The news anchor continued, "We're told that a mysterious crystal skull in Guatemala, Central America, has been speaking in Spanish to news people there and said that the end of the world could have been avoided by a simple sincere toast against the end of the  world.  And we're told that the one man in the world who could have made that toast lives right here in our own hometown....  Okay,  this just in Paris, France, now gone along with Moscow, Berlin, and Geneva.

A museum curator holds the mysterious Crystal Skull.

I hit the foot pedal again, and the sofa moved again. 

"Those vibrations in  the studio getting stronger now," said Rob Coleman.  "As I way saying earlier, I seems that a local man named Doobes McCloosky may be responsible for the end of  the world.  We have a remote truck out now to interview Mr. McCloosky if we can find him in time, to get his side of the story."
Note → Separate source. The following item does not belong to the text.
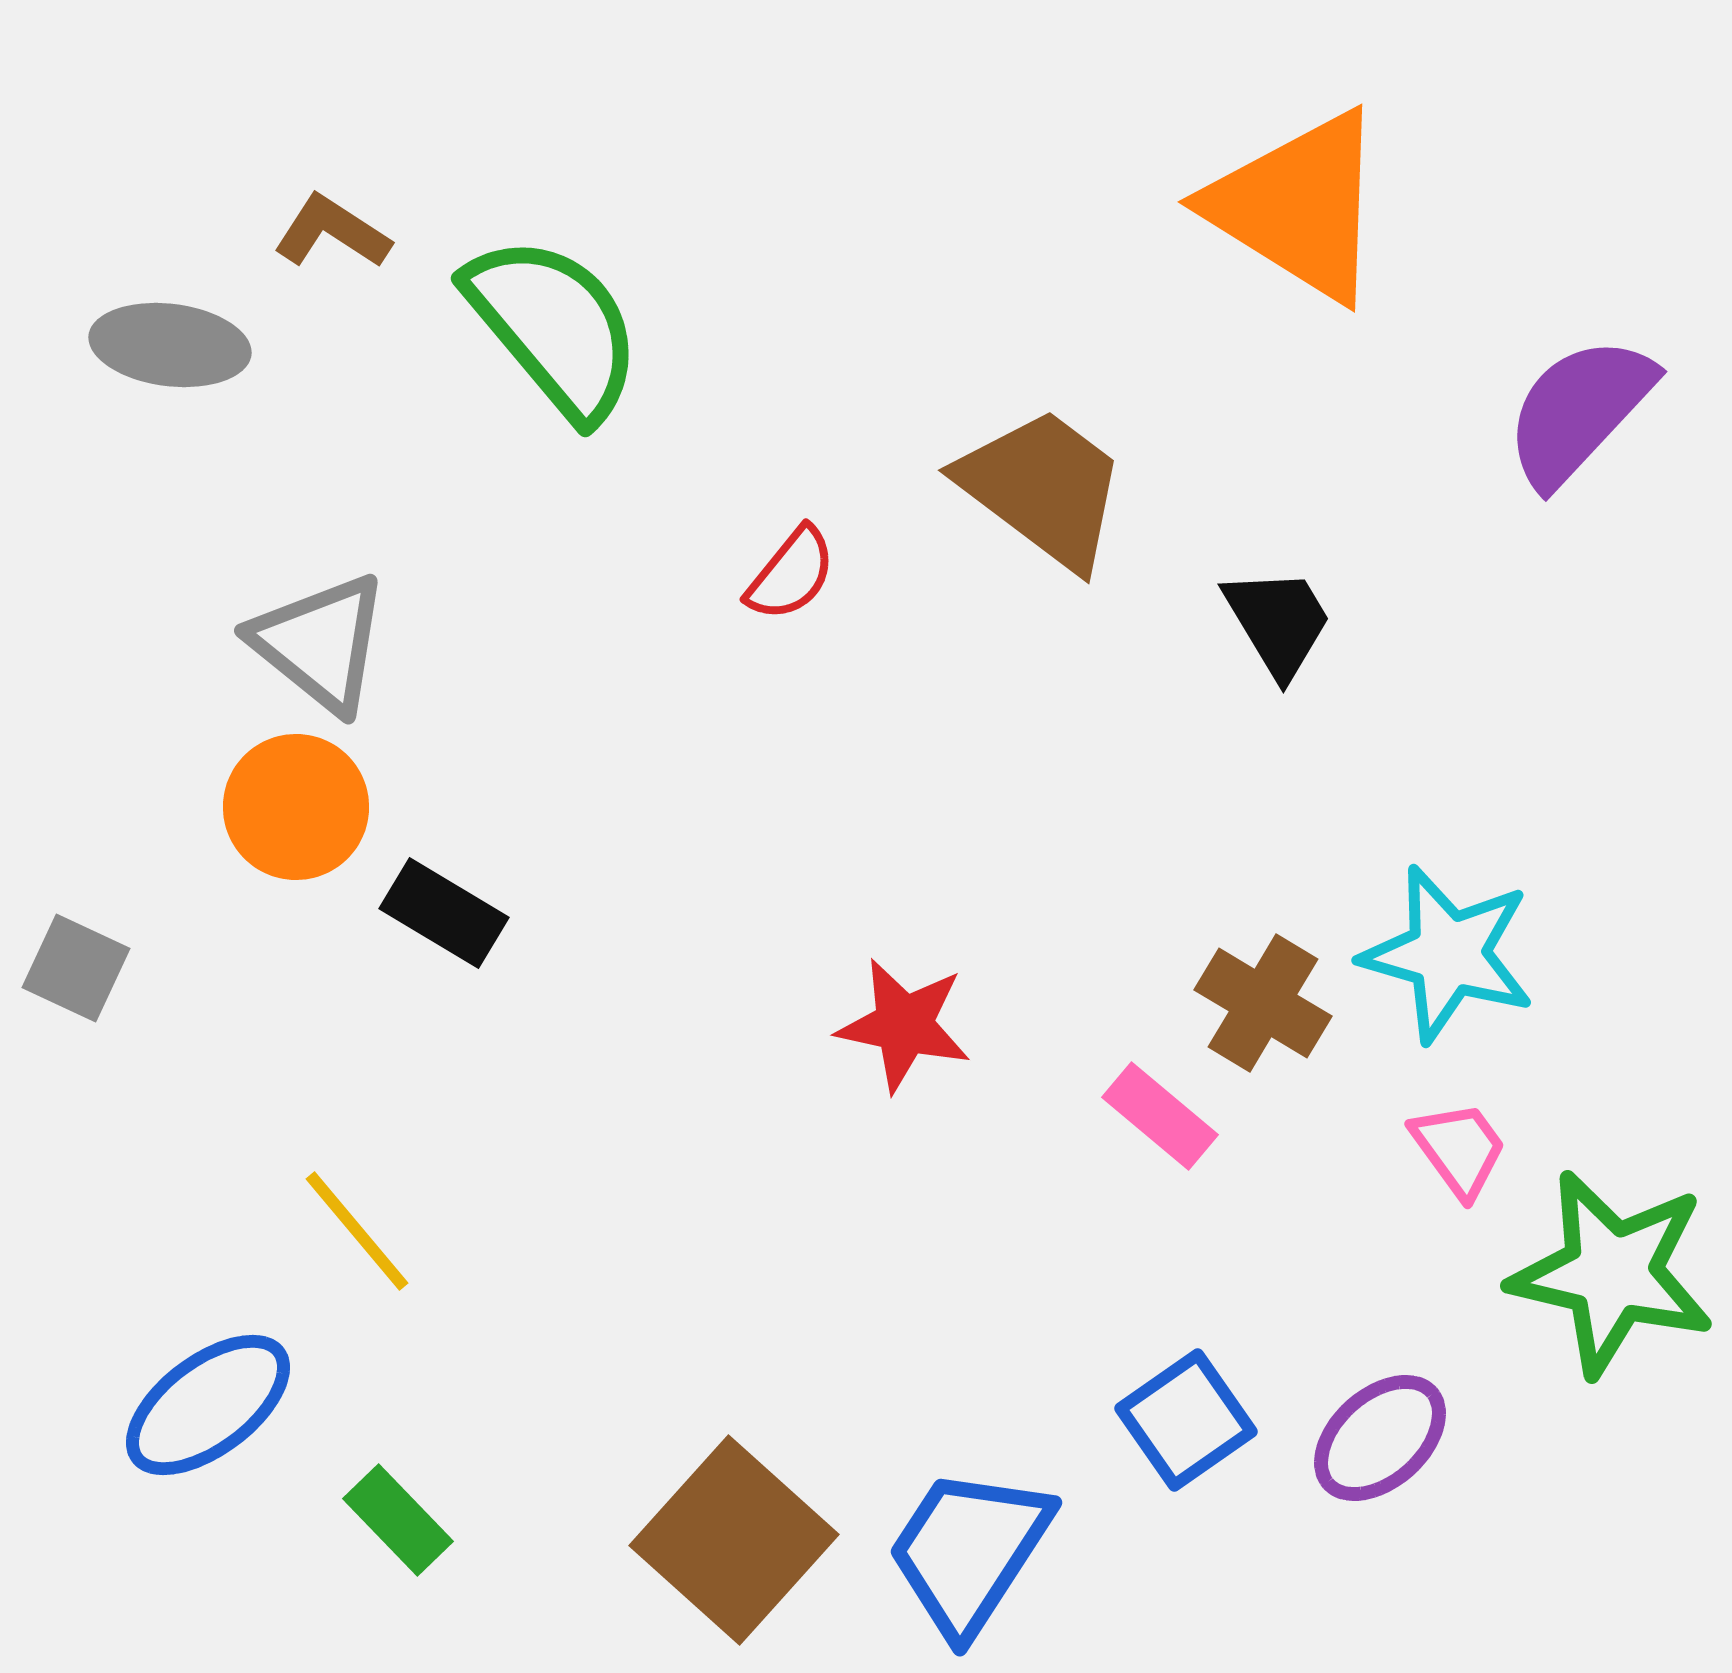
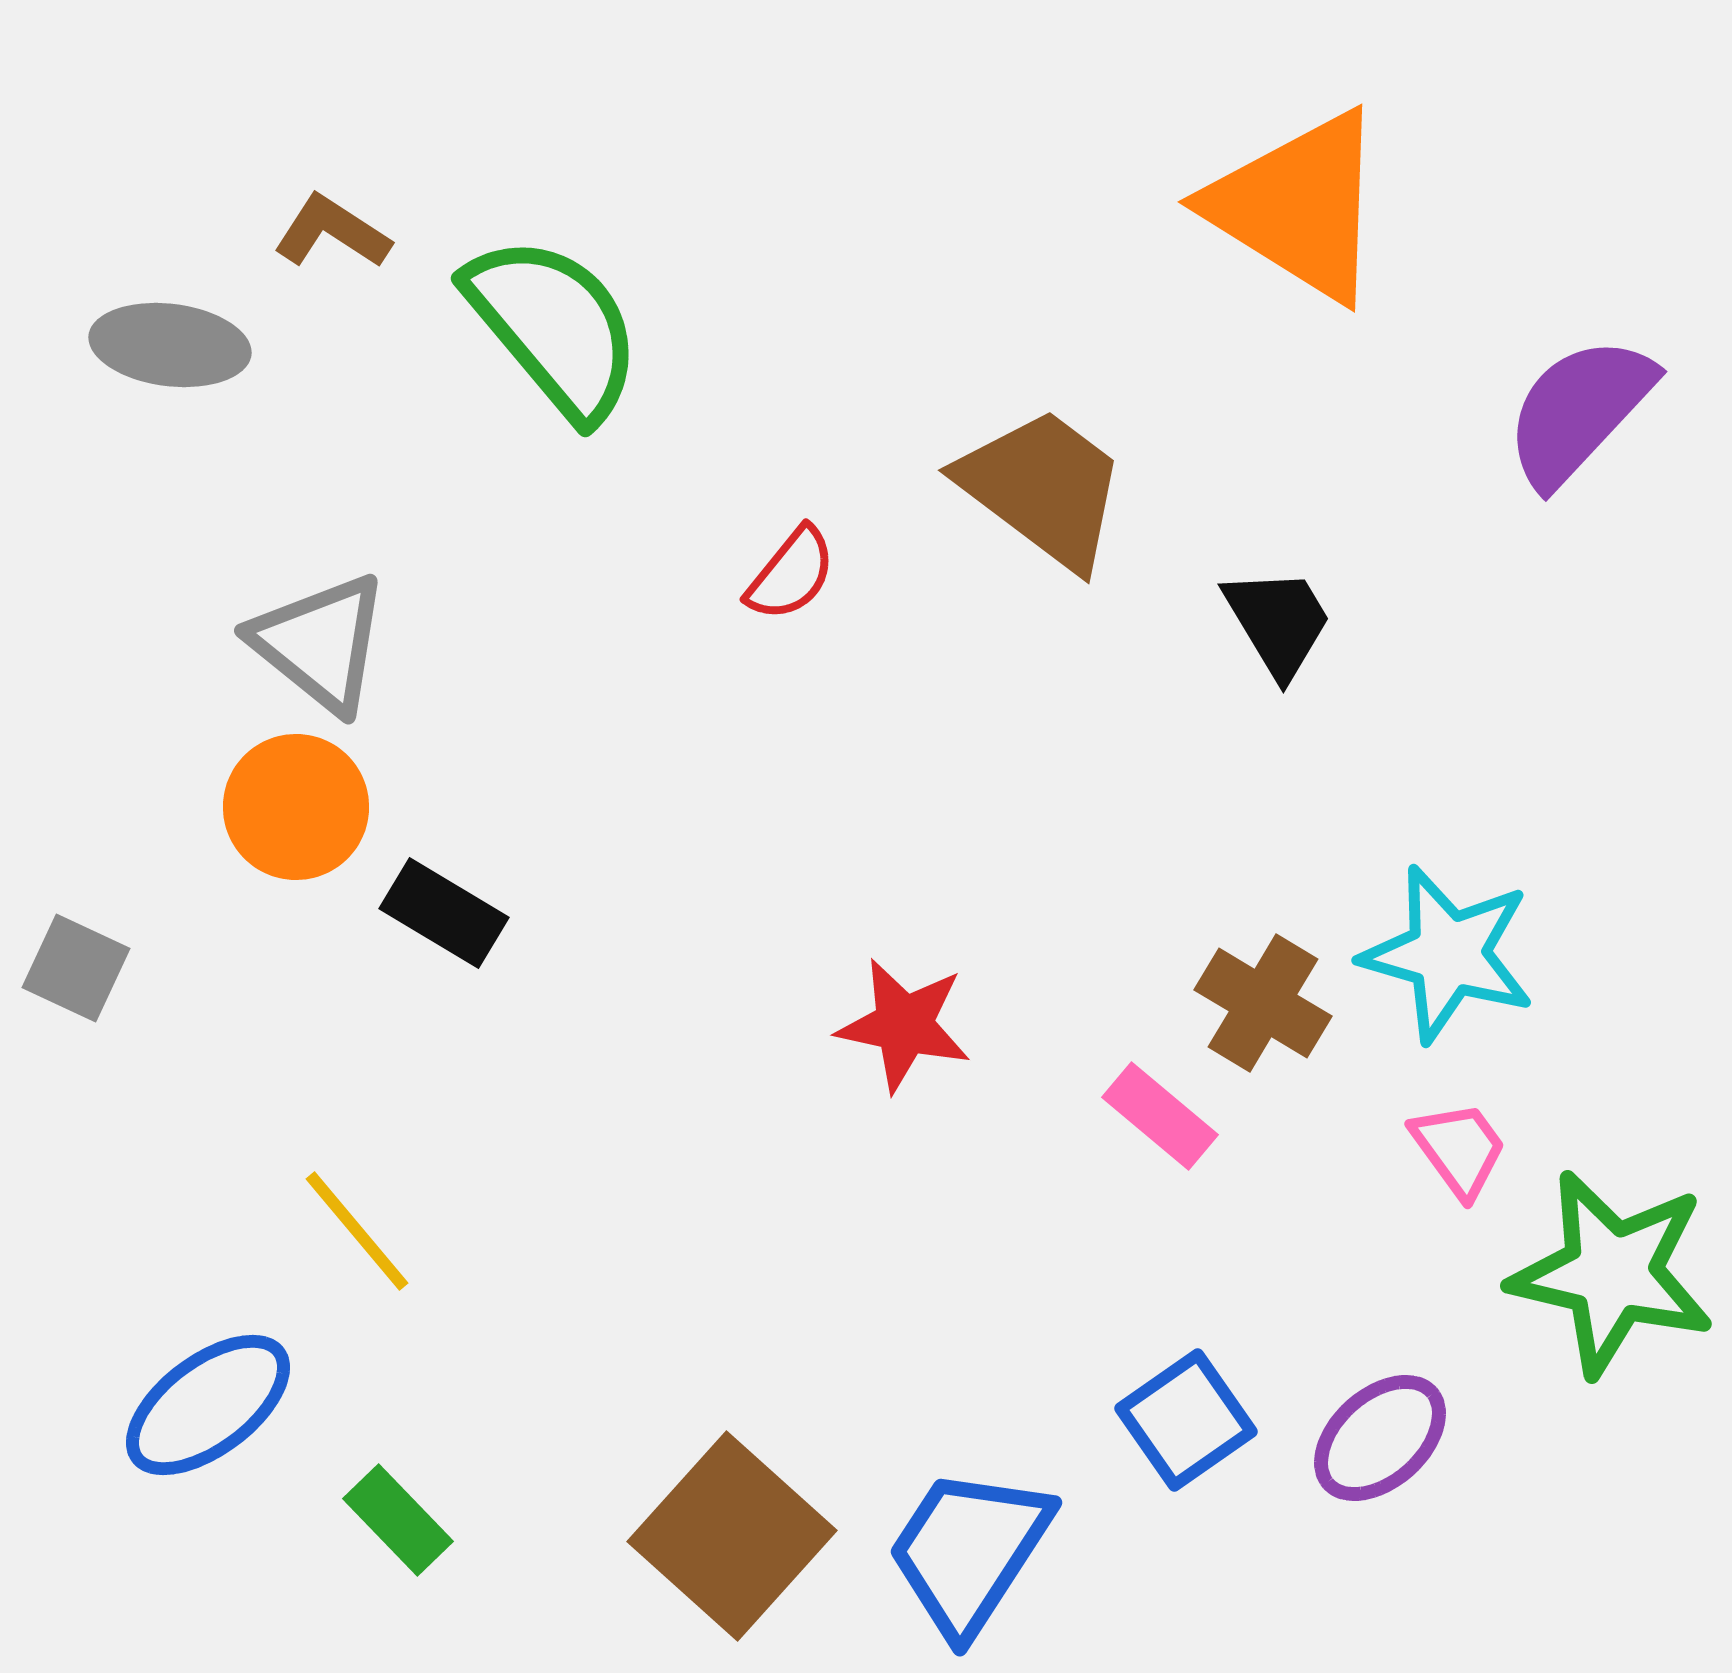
brown square: moved 2 px left, 4 px up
"Noooo... nooooo...nooooo," Dubs was in tears.  "Against the end of the world," he yelled and took a gulp of whiskey.  "A most sincere toast," he screamed, "against the end of the world."

Just then there was a knock at my door.  I got up to answer it.
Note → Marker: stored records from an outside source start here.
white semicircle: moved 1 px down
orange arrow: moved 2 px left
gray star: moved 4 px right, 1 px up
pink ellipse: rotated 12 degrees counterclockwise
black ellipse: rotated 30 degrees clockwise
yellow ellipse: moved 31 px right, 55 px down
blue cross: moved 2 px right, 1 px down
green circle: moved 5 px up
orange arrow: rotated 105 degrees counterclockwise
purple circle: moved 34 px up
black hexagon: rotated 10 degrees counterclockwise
At the door stood newswoman Sandra Boskey, and a man with a TV camera on his shoulder.  The  light on top of the camera was bright in my face.  

Sandra Boskey with Action Witness News she yelled while holding out a microphone.
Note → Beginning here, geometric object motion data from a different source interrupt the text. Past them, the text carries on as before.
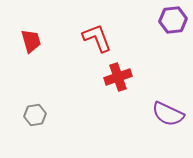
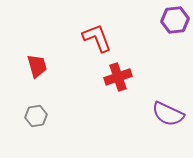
purple hexagon: moved 2 px right
red trapezoid: moved 6 px right, 25 px down
gray hexagon: moved 1 px right, 1 px down
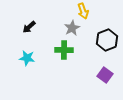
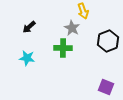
gray star: rotated 14 degrees counterclockwise
black hexagon: moved 1 px right, 1 px down
green cross: moved 1 px left, 2 px up
purple square: moved 1 px right, 12 px down; rotated 14 degrees counterclockwise
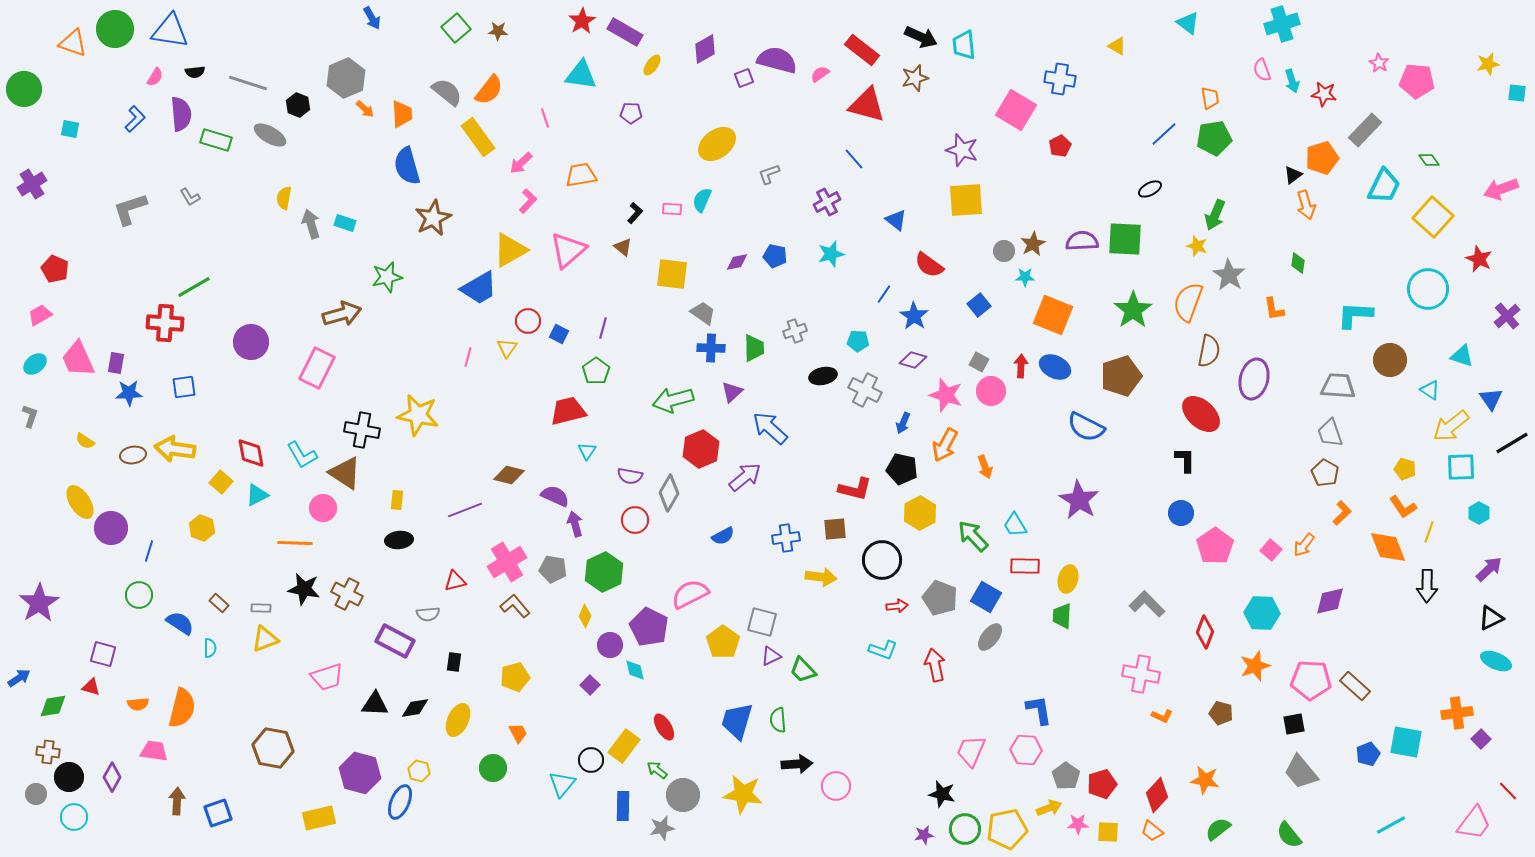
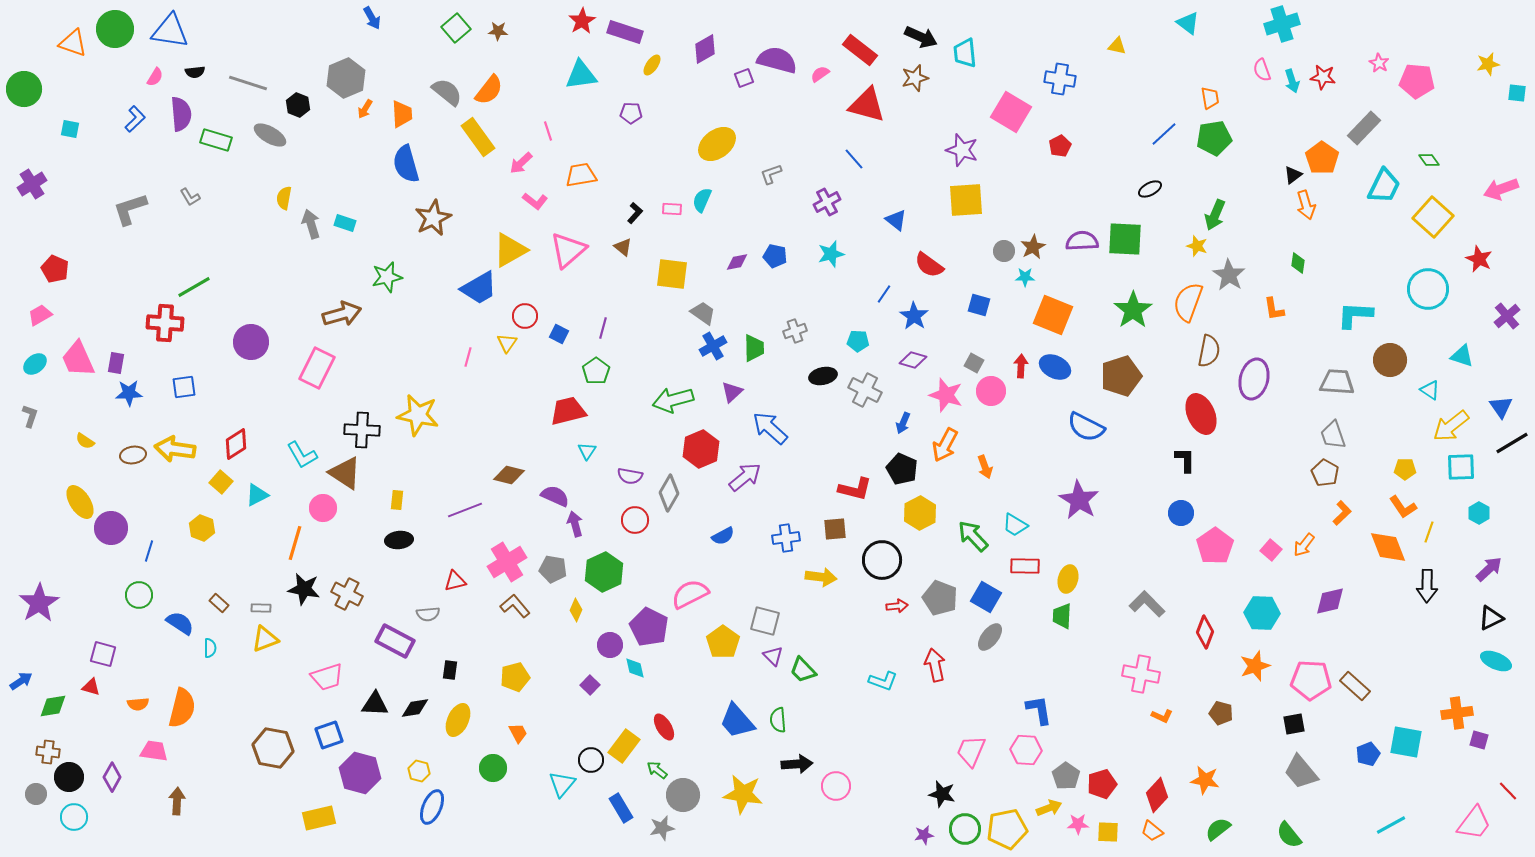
purple rectangle at (625, 32): rotated 12 degrees counterclockwise
cyan trapezoid at (964, 45): moved 1 px right, 8 px down
yellow triangle at (1117, 46): rotated 18 degrees counterclockwise
red rectangle at (862, 50): moved 2 px left
cyan triangle at (581, 75): rotated 16 degrees counterclockwise
red star at (1324, 94): moved 1 px left, 17 px up
orange arrow at (365, 109): rotated 78 degrees clockwise
pink square at (1016, 110): moved 5 px left, 2 px down
pink line at (545, 118): moved 3 px right, 13 px down
gray rectangle at (1365, 130): moved 1 px left, 2 px up
orange pentagon at (1322, 158): rotated 20 degrees counterclockwise
blue semicircle at (407, 166): moved 1 px left, 2 px up
gray L-shape at (769, 174): moved 2 px right
pink L-shape at (528, 201): moved 7 px right; rotated 85 degrees clockwise
brown star at (1033, 244): moved 3 px down
blue square at (979, 305): rotated 35 degrees counterclockwise
red circle at (528, 321): moved 3 px left, 5 px up
yellow triangle at (507, 348): moved 5 px up
blue cross at (711, 348): moved 2 px right, 2 px up; rotated 32 degrees counterclockwise
gray square at (979, 362): moved 5 px left, 1 px down
gray trapezoid at (1338, 386): moved 1 px left, 4 px up
blue triangle at (1491, 399): moved 10 px right, 8 px down
red ellipse at (1201, 414): rotated 24 degrees clockwise
black cross at (362, 430): rotated 8 degrees counterclockwise
gray trapezoid at (1330, 433): moved 3 px right, 2 px down
red diamond at (251, 453): moved 15 px left, 9 px up; rotated 68 degrees clockwise
black pentagon at (902, 469): rotated 12 degrees clockwise
yellow pentagon at (1405, 469): rotated 15 degrees counterclockwise
cyan trapezoid at (1015, 525): rotated 28 degrees counterclockwise
orange line at (295, 543): rotated 76 degrees counterclockwise
yellow diamond at (585, 616): moved 9 px left, 6 px up
gray square at (762, 622): moved 3 px right, 1 px up
cyan L-shape at (883, 650): moved 31 px down
purple triangle at (771, 656): moved 2 px right; rotated 50 degrees counterclockwise
black rectangle at (454, 662): moved 4 px left, 8 px down
cyan diamond at (635, 670): moved 2 px up
blue arrow at (19, 678): moved 2 px right, 3 px down
blue trapezoid at (737, 721): rotated 57 degrees counterclockwise
purple square at (1481, 739): moved 2 px left, 1 px down; rotated 30 degrees counterclockwise
blue ellipse at (400, 802): moved 32 px right, 5 px down
blue rectangle at (623, 806): moved 2 px left, 2 px down; rotated 32 degrees counterclockwise
blue square at (218, 813): moved 111 px right, 78 px up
I moved aside and let her in.

"Are you Doobes McCloosky?" she asked.

"No, he is," I pointed.

Dubs was in a panic, just screaming, "Against the end of  the world."  He would then take another  drink, the repeat the process.

Rob Coleman continued speaking on  TV.  "Apparently the skull is saying that there's still time for the end of the world to be averted --- yes, this sounds wild --- but that one sincere toast against the end of the world by this Mr. McCloosky would create a time warp, and none of this would have ever happened...."

"Put down the camera, put down the the microphone," Dubs insisted.  "I promise, I'll give you an interview, but first we're all going to toast against the end of the world."  He quickly filled two more glasses and handed them to the news crew.  

Dubs was calm now.  "Gather 'round,"  he said, "everyone sips when I do,  Raise your glasses and repeat after me"....

"Probably not long left now," said the anchorman.

With all the glasses raised, Dubs said, "to the skull, and most sincerely against the end of the world."

Everyone took a sip as Dubs gulped down a big measure.

Apparently I had timed everything well.  The TV screen went blank with static for a moment.  Then Rob Coleman was back, looking cheerful and relaxed.  "It appears the Mayan apocalypse is just another doomsday story," said the anchorman.  We'll all be telling our children about waiting for the end of the world on a day that turned out to be like any other day...."

"Well, thanks for inviting us in for a whiskey," said Sandra Boskey, "but I can't really remember why we're here."

"Funny, me neither," said the news cameraman.  "And thanks for the drink, but we probably shouldn't be drinking while on the job."

"It worked," Dubs said in disbelief.  "I saved the world.  I saved the world with a sincere toast to the skull."

"What are you talking about, Dubs?" I asked.  "I mean you didn't really think the end  of the world was here did you.?"

"Huh?," he said, "you don't remember, either...  And Paris, and Rome and London are all still there?"

I switched off  the TV because it was reaching the end of the production.  "What do you mean, Dubs?  Why wouldn't they still be there?"

Just then my wife came back in the door.

"I saved the world, Maria.  I really did!  I really did!"   Dubs looked intently at her.

Maria looked at me and said, "You're mean!"  She then walked away.

" Why's she upset?" asked Dubs. He then smiled. "Take a picture of me Tom," he said.  "I'm the only one who will know why, but we have to document this moment."

I lifted my camera and photographed Dubs standing proudly with the glass of Scotch in hand, as if he were making a most sincere toast.